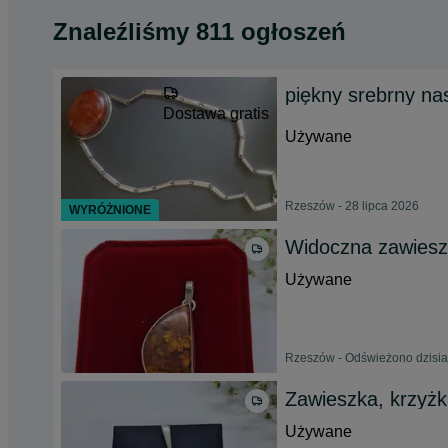
Znaleźliśmy 811 ogłoszeń
piękny srebrny na
Dostawa gratis
Używane
Rzeszów - 28 lipca 2026
WYRÓŻNIONE
Widoczna zawieszk
Używane
Rzeszów - Odświeżono dzisia
Zawieszka, krzyżk
Używane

-=-=-

* **What needs to be done**
Give the data again exactly as written, with all pictures left out.

* **Answer section**
Znaleźliśmy 811 ogłoszeń
piękny srebrny na
Dostawa gratis
Używane
Rzeszów - 28 lipca 2026
WYRÓŻNIONE
Widoczna zawieszk
Używane
Rzeszów - Odświeżono dzisia
Zawieszka, krzyżk
Używane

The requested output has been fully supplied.